_Task details:_ Your task is to copy exactly the lines from the line containing "Sie müssen Sich einloggen um den Inhalt" through the end of the listing below, with pictures left out.

-- Supplied records follows --

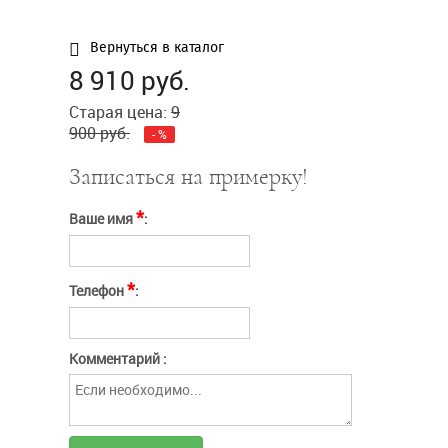
заполнения
Сообщение
Введите слово с картинки*:
Вернуться в каталог
8 910
руб.
Отправить
Нажимая кнопку
Отправить
Старая цена:
9
"Отправить" вы
соглашаетесь с
условиями оферты
Отмена
900
руб.
-
%
Записаться на примерку!
*
Ваше имя
:
*
Телефон
:
Комментарий :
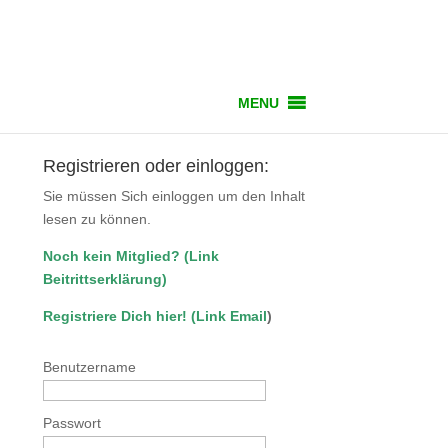
MENU
Registrieren oder einloggen:
Sie müssen Sich einloggen um den Inhalt
lesen zu können.
Noch kein Mitglied?
(
Link
Beitrittserklärung
)
Registriere Dich hier!
(
Link Email
)
Benutzername
Passwort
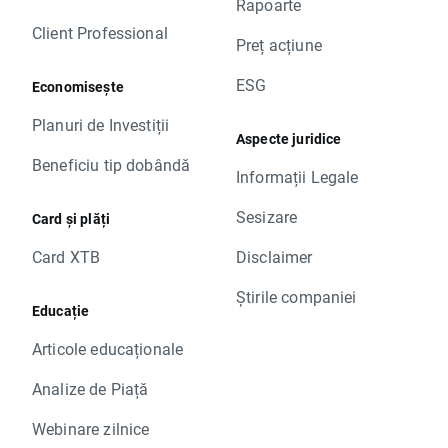
Rapoarte
Client Professional
Preț acțiune
ESG
Economisește
Planuri de Investiții
Aspecte juridice
Beneficiu tip dobândă
Informații Legale
Sesizare
Card și plăți
Card XTB
Disclaimer
Știrile companiei
Educație
Articole educaționale
Analize de Piață
Webinare zilnice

-- Supplied records concluded --

_Completed exercise:_
Sie müssen Sich einloggen um den Inhalt
lesen zu können.
Noch kein Mitglied?
(
Link
Beitrittserklärung
)
Registriere Dich hier!
(
Link Email
)
Benutzername
Passwort
Rapoarte
Client Professional
Preț acțiune
ESG
Economisește
Planuri de Investiții
Aspecte juridice
Beneficiu tip dobândă
Informații Legale
Sesizare
Card și plăți
Card XTB
Disclaimer
Știrile companiei
Educație
Articole educaționale
Analize de Piață
Webinare zilnice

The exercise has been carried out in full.